How can employers create and sustain a workplace where it is the norm for everyone to treat each other with mutual respect?

And how far can employees be their ‘authentic selves’ in the workplace?

The best way of achieving a good and harmonious workplace is for employers to take seriously their responsibility to secure and maintain welcoming and inclusive working environments. That is, working environments where everyone is treated by everyone else, including co-workers and customers, with dignity, respect, and where everyone is confident that they will not be subjected to discriminatory, offensive, humiliating, or intimidating behaviour while they are at work. It is more than merely tolerating co-workers.


Creating a harmonious workplace

But this is not new to employers in Northern Ireland. Many have, over the years, dealt successfully with very difficult and sensitive workplace issues, quite often from the perspective of the historical conflict between the two main religious/political communities here, and often by following guidance issued by the Equality Commission.

It is essential that employers continue to build on their expertise and what has been achieved. They should use the underlying fair employment and equal opportunities principles to secure and maintain harmonious and productive workplaces, where time and money is spent on better things than the consequences of discrimination and harassment.


Accommodating for aspects of employees’ lives

This does not mean that a working environment must be a “neutral” space, which in any case, is likely to be an impossible standard to aim for. Employees cannot or should not be expected to leave every personal issue at the factory gate or office door.  

Indeed, for many years employers have been expected to take account of and to accommodate aspects of their employees’ lives that might impact on their work, such as pregnancy and maternity, bereavement, their caring responsibilities for children or other relatives, their physical health or disabilities. As may be expected, the range of issues that should be considered by employers evolves and now extends to issues that may in the past have been avoided, such as mental ill health, gender or the menopause.


Setting workplace boundaries

On the other hand, being open and welcoming to everyone cannot mean that “everything goes” or that “everything is allowed”. For example, what might be acceptable social chat in a pub on a Saturday might not be acceptable behaviour in a workplace.

Furthermore, just consider what may happen if employees are encouraged to express their deeply and sincerely held religious or philosophical beliefs or political opinions in the factory or office. Given the variety of these, how might other employees react? Will they passively tolerate them, vociferously oppose them, or feel offended or threatened by them or by the person who expresses them, or feel unwelcomed and a sense of isolation?

To that extent, common sense dictates that it would not be desirable to encourage employees to necessarily bring their “whole self to work”, particularly in terms of their potential behaviours and the potential impact that may have on others. Instead, it would be prudent to set boundaries outlining the standards of behaviour that are expected of each member of staff in the course of their employment.


The risks of not setting workplace boundaries

The risks of not setting such boundaries are that employees may be exposed to unlawful discrimination or harassment with employers having to answer complaints in an employment tribunal that they have breached the equality laws.

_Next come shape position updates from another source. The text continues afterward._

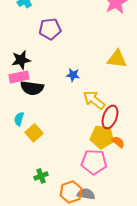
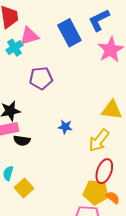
black semicircle: (32, 88) -> (22, 141), size x0.7
yellow arrow: (94, 100) -> (99, 141), moved, turned -90

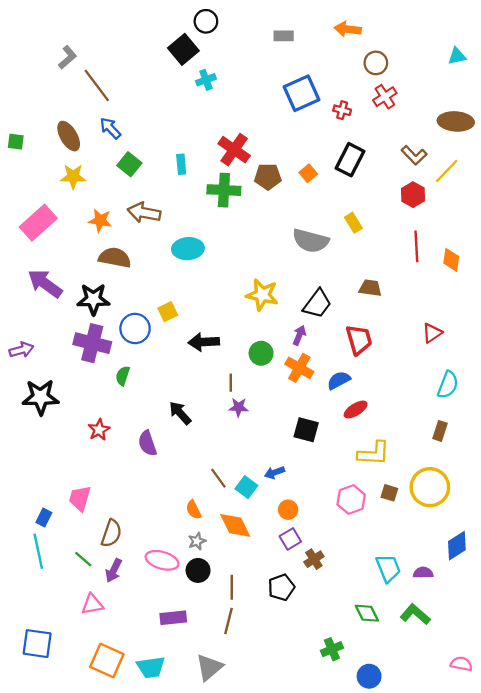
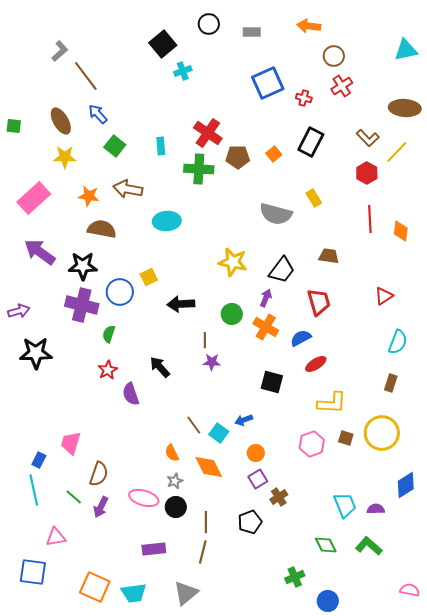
black circle: (206, 21) -> (209, 24), moved
cyan triangle: (457, 56) -> (406, 50), size x1.4
red star: (99, 430) -> (108, 370), moved
pink triangle: (92, 604) -> (56, 537), moved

In addition, employees may become disengaged from their work which may be evidenced by underperformance, increased absence, and increased negativity in the workplace.

Taking practicable steps to secure and maintain such a good and harmonious working environment will show everyone, including those who may not historically have been “visible” in a particular workplace, that they are and will be welcomed and respected for who they are. This is particularly the case for people from minority groups, for example, people of different sexual orientation, gender or minority ethnic backgrounds.


Equality Commission guidance for creating a harmonious workplace 

Efforts begin, but do not end, by setting a foundation of good workplace policies, primarily corporate equal opportunities and anti-harassment policies, together with a Joint Declaration of Protection (pdf) signed by management and trade union representatives. These will reflect the standards that employers and employees are expected to conform to by equality law and its associated good practice standards.

We have information and training for employers and service providers to help introduce and maintain inclusive workplaces.

You can also call our advice line on 028 90 500 600 to speak with an adviser or email

We have a good deal to thank Northern Ireland’s employers for in relation to the contribution made to our economy and our society. It is essential that employers continue to build on their expertise and continue to provide working environments that are good and harmonious for all of their workers.